Although accurate multimodal imaging of retinas has been already performed by previous authors in SNIFR [1,2,3,4,5], there is a lack of information about the functional assessment of the middle-inner retina, involved in the structural damage. We thought the application of the novel technique of mfPhNR recordings that records mainly the function of retinal ganglion cells and their axons [12] from localized areas valuable. In fact, we recently described an application of assessment of the function of localized inner retinal areas by the innovative method of mfPhNR [9]. In PhNR signal genesis, a partial contribution could be given by glial cells too [13]. In the foveal area, the glia comprehends astrocytes and Müller cells that provide the structural stability of the foveal tissue and improve the light transmission through the layers to the photoreceptors [14].

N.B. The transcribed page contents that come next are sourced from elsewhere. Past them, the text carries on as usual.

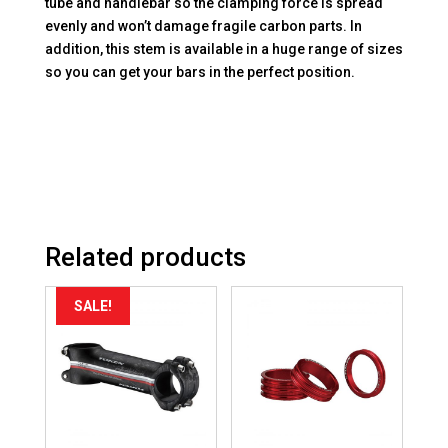
tube and handlebar so the clamping force is spread
evenly and won’t damage fragile carbon parts. In
addition, this stem is available in a huge range of sizes
so you can get your bars in the perfect position.
Related products
SALE!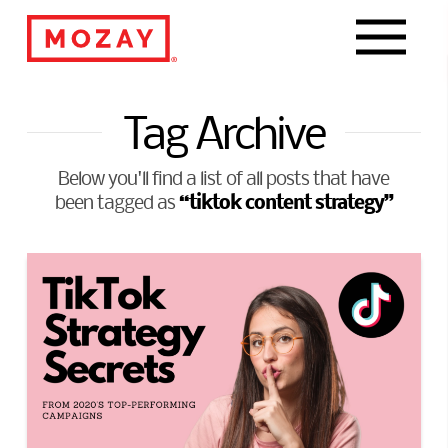
Navigat
Tag Archive
Below you'll find a list of all posts that have
“tiktok content strategy”
been tagged as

Therefore, by recording mfPhNR in our case of SNIFR we found reduced RADs in all rings, likely reflecting the signaling defects arising from the delaminated middle retina to the innermost retinal layers, passing through the transmission of the intraretinal connection cells (Müller/glial cells). The application of this electrofunctional method allowed us to identify, for the first time, in this rare condition of SNIFR, the overall dysfunction of macular retinal ganglion cells along with their axons. This aspect, associated with an absence of outer retinal dysfunction (normal mfERG responses), could help us to make a differential diagnosis between SNIFR and other hereditary macular schisis [2,15]. The novel findings of middle-inner retinal macular dysfunction, detected by this not invasive electrophysiological method of mfPhNR analysis, give new insights into the still unknown pathogenesis of SNIFR. We acknowledge that this is only a single report; however, we believe that interesting conclusions can be drawn by applying this multimodal study to a larger number of similar patients.